Exercise prompt
Using the data below, work out how many of its lines contain "Available", and give that number with nothing added.

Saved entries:
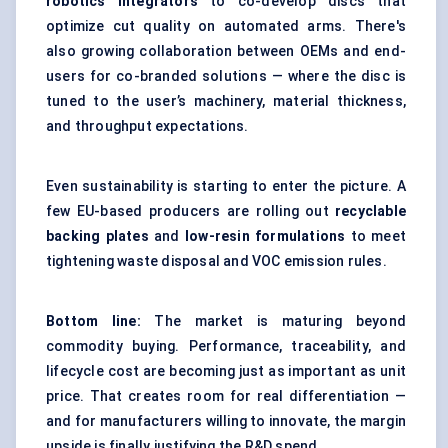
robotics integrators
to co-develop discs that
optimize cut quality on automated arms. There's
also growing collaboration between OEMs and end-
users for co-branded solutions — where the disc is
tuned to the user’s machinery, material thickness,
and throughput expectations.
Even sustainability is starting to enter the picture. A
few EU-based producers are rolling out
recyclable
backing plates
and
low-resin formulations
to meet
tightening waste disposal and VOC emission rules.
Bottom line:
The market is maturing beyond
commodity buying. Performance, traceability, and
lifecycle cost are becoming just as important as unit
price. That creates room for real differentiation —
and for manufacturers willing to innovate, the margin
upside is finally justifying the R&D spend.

--

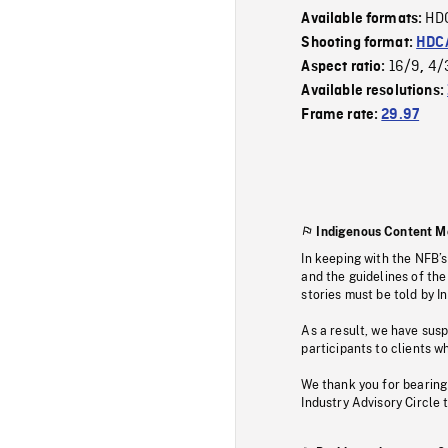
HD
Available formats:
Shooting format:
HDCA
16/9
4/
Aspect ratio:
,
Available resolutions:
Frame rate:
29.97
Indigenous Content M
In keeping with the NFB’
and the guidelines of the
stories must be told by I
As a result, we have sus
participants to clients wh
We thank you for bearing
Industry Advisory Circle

Response to this task
2